**What this task involves**
Going through the data below, tally every line where the string "Pavel" occurs, then give only the tally.

**Data under study**
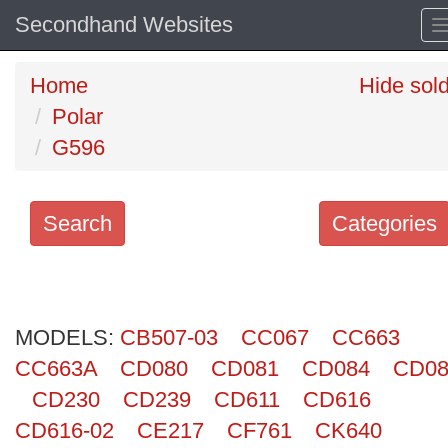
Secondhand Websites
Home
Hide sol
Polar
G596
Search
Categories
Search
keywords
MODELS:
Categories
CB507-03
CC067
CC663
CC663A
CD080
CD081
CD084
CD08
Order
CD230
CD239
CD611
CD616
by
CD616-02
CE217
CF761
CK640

==

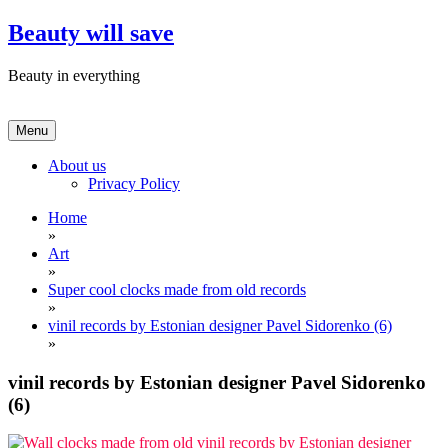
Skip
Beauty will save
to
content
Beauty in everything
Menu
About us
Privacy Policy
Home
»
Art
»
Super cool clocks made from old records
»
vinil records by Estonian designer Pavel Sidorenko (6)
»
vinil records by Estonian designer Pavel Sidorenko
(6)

--

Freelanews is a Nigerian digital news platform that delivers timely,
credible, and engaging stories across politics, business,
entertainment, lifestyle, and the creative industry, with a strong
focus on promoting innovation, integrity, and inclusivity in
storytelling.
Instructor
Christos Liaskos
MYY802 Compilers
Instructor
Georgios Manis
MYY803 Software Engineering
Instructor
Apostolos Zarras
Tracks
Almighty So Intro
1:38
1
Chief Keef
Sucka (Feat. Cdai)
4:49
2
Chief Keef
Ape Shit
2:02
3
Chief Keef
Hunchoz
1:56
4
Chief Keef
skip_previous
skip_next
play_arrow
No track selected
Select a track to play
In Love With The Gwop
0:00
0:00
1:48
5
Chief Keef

**Written solution**
2